> [EXERCISE BRIEF]: Count how many lines in the entries below hold the string "screenshot", and respond with that number only.
******
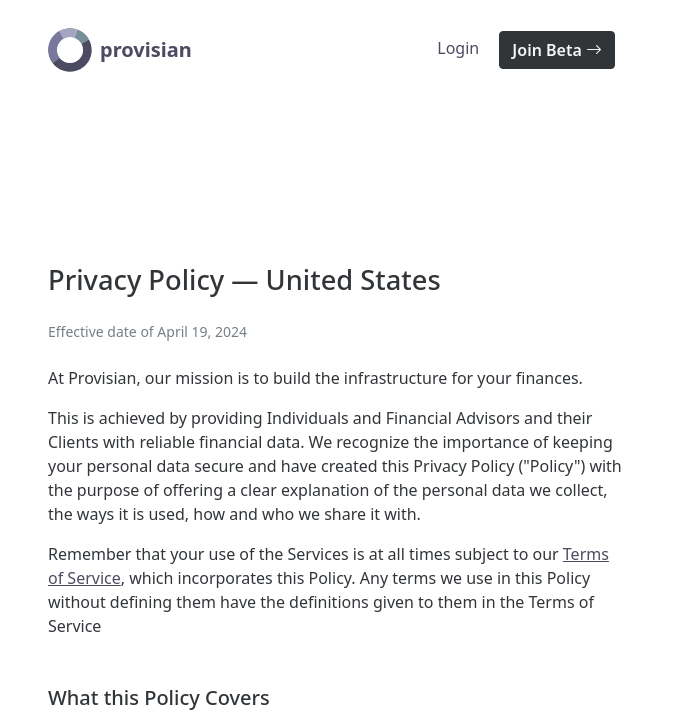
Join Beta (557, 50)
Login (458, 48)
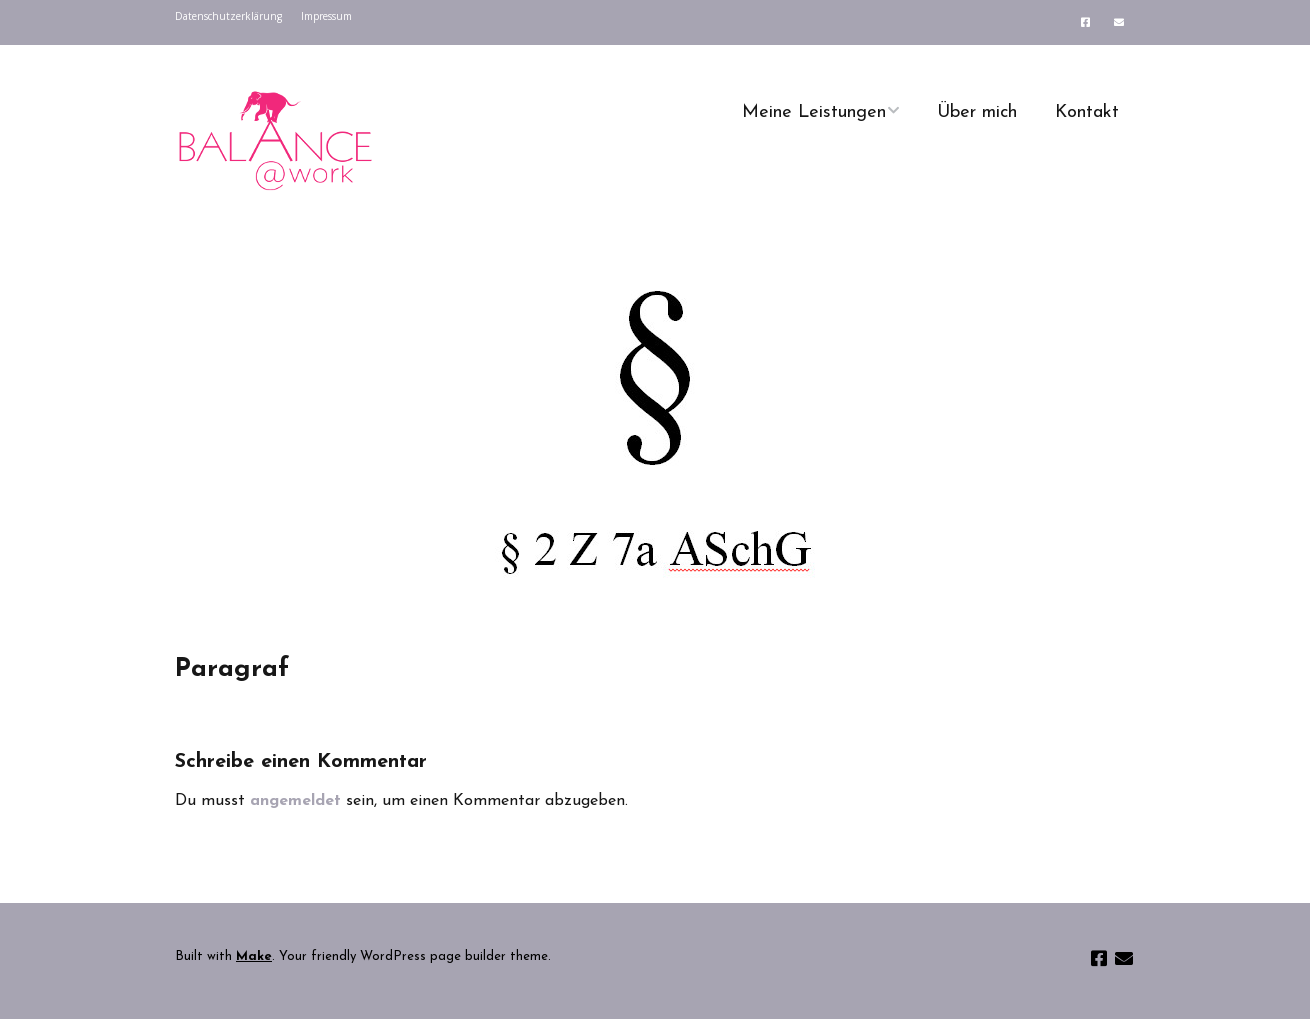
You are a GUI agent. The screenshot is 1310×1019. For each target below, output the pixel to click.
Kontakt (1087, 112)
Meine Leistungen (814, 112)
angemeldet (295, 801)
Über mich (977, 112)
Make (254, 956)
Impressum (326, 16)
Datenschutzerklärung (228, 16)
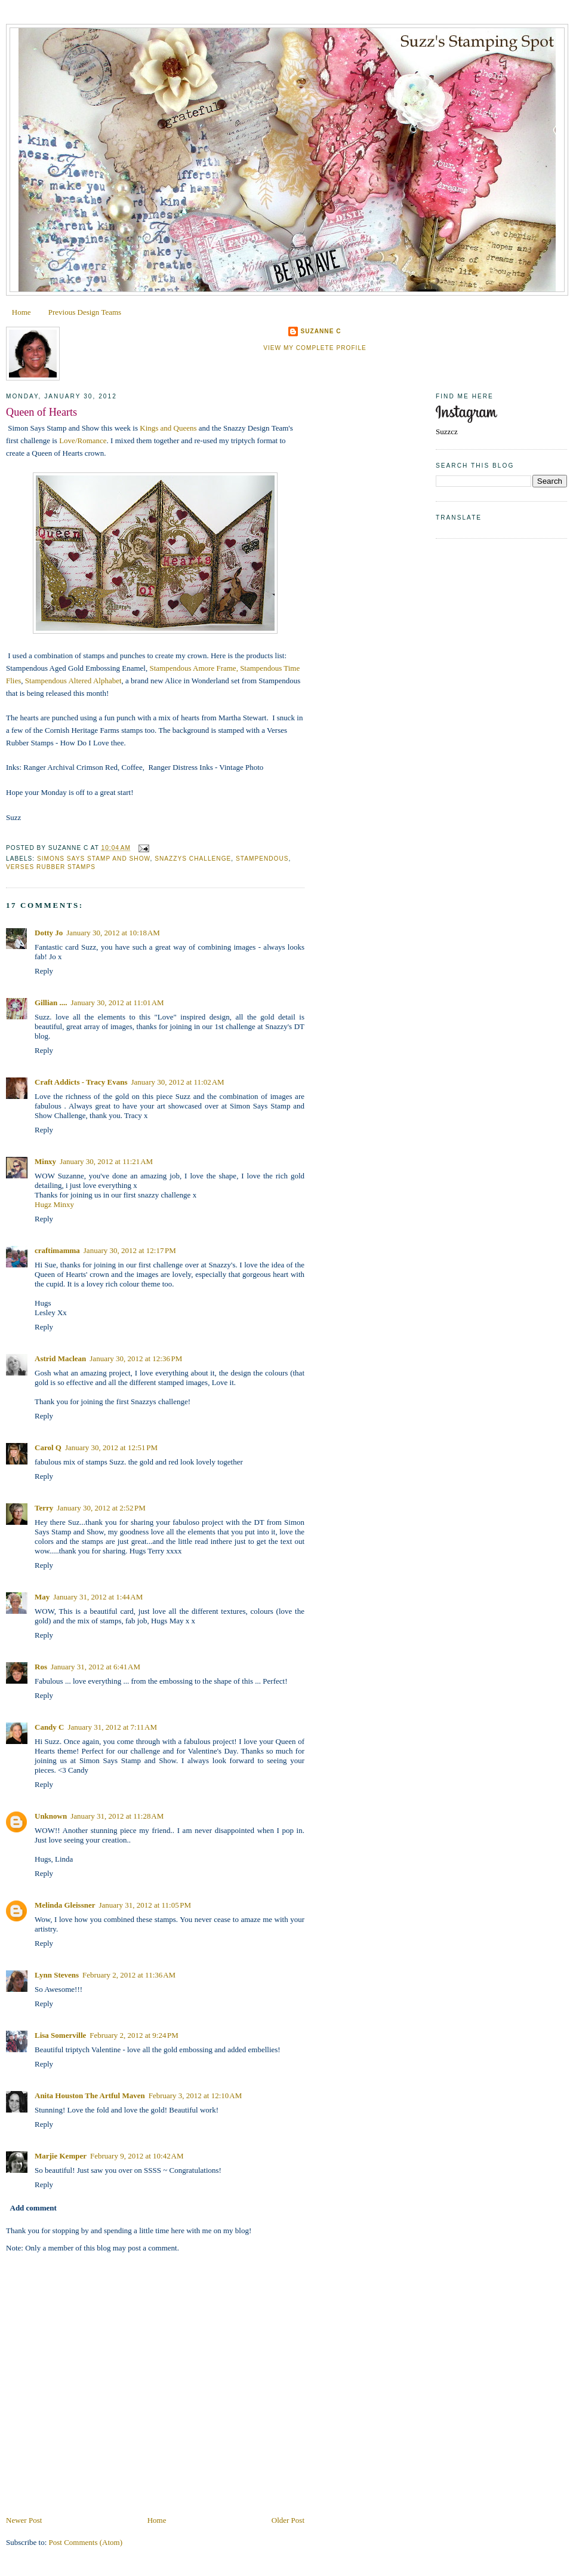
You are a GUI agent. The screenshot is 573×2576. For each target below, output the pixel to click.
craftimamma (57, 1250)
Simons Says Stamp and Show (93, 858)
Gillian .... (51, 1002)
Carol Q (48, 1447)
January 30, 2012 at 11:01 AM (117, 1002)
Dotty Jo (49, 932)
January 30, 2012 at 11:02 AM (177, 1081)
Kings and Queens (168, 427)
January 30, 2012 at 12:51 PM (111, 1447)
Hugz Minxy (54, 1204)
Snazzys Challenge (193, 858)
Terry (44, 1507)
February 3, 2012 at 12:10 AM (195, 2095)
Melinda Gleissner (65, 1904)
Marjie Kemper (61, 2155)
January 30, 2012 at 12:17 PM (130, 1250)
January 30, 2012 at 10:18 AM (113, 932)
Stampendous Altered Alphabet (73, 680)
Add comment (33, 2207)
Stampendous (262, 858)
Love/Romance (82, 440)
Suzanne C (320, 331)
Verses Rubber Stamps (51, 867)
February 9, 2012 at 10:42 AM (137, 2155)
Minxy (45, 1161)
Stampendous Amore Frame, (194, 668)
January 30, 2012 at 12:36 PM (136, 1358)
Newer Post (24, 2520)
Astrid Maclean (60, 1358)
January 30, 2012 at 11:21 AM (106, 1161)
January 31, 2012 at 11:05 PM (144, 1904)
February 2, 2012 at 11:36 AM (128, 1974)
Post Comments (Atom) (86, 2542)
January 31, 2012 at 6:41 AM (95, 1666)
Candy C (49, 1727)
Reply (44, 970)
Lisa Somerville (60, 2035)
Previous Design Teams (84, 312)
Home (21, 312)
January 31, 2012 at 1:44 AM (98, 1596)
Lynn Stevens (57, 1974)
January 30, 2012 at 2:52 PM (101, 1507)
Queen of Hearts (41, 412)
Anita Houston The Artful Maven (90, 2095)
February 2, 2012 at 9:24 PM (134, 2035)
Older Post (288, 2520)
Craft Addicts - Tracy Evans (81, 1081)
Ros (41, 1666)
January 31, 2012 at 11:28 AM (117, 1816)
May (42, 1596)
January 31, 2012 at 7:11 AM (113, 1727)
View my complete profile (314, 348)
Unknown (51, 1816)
******
> [ANSWER FOR THE TASK]: 2